Bahram Qasemi, disse no sábado que Teerã insiste em acabar com os apoios militares que se oferecem aos terroristas das diferentes partes do mundo.
“O Irã se importa muito em restabelecer a trégua na Síria, enviar ajudas humanitárias ao território sírio e criar uma reconciliação entre o povo e os grupos de oposição, sem interferência externa", diz o porta-voz.
Qasemi acrescentou que um cessar-fogo duradouro na Síria exige um consenso sério tanto a nível regional como internacional.
Se puder enviar ajudas humanitárias à Síria, assegurou-o, estaríamos mais próximo de soluções adequadas para restaurar a paz neste país.
Referindo-se à reunião em Lausanne, expressou suas dúvidas de que a conferência der frutos, devido às exigências de certos países na Síria e sua perspectiva sobre as relações aos assuntos de território sírio.

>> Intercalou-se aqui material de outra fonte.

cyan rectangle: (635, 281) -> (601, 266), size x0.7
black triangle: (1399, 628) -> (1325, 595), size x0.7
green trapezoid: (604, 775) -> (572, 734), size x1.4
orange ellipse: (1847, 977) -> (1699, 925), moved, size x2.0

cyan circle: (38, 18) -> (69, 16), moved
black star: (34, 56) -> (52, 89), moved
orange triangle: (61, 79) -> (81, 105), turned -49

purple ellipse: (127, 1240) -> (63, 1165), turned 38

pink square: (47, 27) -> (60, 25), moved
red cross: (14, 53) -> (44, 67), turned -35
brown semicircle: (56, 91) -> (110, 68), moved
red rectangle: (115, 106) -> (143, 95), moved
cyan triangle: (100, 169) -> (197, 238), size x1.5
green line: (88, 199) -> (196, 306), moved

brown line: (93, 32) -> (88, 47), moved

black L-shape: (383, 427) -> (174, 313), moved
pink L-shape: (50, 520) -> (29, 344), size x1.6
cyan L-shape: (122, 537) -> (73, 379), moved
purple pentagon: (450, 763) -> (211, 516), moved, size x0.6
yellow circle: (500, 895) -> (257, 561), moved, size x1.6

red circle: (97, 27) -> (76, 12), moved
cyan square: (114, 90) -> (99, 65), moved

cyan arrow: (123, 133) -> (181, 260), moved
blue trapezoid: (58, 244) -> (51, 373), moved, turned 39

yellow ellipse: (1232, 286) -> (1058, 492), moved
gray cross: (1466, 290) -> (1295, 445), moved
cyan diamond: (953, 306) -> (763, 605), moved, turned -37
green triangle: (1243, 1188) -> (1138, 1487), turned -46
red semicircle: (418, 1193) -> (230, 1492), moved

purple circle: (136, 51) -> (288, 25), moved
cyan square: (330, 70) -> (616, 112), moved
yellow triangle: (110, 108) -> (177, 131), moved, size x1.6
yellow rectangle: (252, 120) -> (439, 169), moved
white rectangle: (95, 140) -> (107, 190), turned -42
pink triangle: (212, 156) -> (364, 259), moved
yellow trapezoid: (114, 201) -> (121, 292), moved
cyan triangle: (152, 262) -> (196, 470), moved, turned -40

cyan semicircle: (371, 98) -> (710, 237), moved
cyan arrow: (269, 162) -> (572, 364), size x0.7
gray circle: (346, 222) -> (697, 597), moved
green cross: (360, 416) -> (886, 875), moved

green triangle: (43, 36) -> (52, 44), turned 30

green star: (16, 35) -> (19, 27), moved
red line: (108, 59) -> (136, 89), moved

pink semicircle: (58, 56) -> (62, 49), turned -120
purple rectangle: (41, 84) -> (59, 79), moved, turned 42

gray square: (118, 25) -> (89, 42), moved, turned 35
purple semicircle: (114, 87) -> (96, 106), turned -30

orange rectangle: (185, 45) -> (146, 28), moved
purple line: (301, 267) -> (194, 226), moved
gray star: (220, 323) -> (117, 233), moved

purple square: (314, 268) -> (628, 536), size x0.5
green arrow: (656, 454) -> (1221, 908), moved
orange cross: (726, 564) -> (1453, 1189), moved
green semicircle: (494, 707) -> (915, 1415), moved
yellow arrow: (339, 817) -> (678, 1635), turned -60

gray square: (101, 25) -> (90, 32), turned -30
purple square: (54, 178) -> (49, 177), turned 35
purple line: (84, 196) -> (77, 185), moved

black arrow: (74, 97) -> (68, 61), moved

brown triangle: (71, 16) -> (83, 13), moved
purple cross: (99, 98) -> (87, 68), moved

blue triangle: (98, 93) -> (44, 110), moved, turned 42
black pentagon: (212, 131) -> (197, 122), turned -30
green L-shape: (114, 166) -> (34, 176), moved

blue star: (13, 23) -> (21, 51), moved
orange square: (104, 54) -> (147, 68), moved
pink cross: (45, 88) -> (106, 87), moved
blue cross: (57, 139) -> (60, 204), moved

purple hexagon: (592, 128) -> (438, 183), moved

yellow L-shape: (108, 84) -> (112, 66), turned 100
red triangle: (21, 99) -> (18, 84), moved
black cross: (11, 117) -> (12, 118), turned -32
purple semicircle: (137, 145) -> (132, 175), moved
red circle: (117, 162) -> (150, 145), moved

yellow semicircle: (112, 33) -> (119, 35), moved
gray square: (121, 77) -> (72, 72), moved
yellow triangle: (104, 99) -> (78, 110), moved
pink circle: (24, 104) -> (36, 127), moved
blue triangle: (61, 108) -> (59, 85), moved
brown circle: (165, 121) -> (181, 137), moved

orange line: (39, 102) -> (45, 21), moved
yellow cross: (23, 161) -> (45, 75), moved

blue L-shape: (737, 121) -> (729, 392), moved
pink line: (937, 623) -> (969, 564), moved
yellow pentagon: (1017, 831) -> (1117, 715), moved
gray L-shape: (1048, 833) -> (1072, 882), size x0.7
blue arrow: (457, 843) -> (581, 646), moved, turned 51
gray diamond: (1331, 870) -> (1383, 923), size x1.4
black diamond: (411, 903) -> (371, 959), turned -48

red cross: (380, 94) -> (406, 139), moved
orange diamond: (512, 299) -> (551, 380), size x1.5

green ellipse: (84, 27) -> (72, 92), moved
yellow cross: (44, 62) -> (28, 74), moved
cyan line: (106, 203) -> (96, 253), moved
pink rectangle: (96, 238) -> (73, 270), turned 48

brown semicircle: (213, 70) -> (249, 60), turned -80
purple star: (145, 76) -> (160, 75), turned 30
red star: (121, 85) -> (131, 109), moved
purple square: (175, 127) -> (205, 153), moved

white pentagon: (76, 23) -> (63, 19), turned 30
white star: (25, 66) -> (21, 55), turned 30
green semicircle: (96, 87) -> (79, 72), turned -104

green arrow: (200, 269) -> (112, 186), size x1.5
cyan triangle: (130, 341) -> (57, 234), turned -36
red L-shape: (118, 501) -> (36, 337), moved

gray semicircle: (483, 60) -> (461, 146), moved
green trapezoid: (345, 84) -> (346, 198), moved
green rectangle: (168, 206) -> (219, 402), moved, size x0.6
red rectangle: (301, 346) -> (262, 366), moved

Em sua opinião, o governo norte-americano precisa "naturalmente" mostrar-se "mais sério e ativo" quanto aos assuntos da Síria, já que está no final do seu trabalho e preparar-se para realizar eleições presidenciais.
"Considerando a complexidade das questões na Síria e as últimas conquistas do Exército Sírio (em zonas de conflito) parece que os norte-americanos não consigam dar passos sérios nem de forma individual ou multilateral", diz o diplomata iraniano.
No entanto, assegurou que a reunião em Lausanne tem características especiais, uma vez que nenhum país europeu estava presente na conferência, e apenas o governo dos EUA.
Os ministros das Relações Exteriores da Rússia, EUA, Irã, Iraque, Arábia Saudita, Turquia, Catar, Egito, Jordânia e o enviado especial da Organização das Nações Unidas (ONU) para a Síria, Staffan de Mistura, reuniram no sábado à tarde na Suíça para resolver a crise síria, mas não desperta grandes expectativas diplomáticas, segundo os próprios participantes.
Sob a declaração da chancelaria russa, o objetivo desta reunião é estudar "medidas adicionais" para resolver o conflito sírio, depois de que Washington interrompeu negociações diretas com Moscovo sobre o conflito na Síria.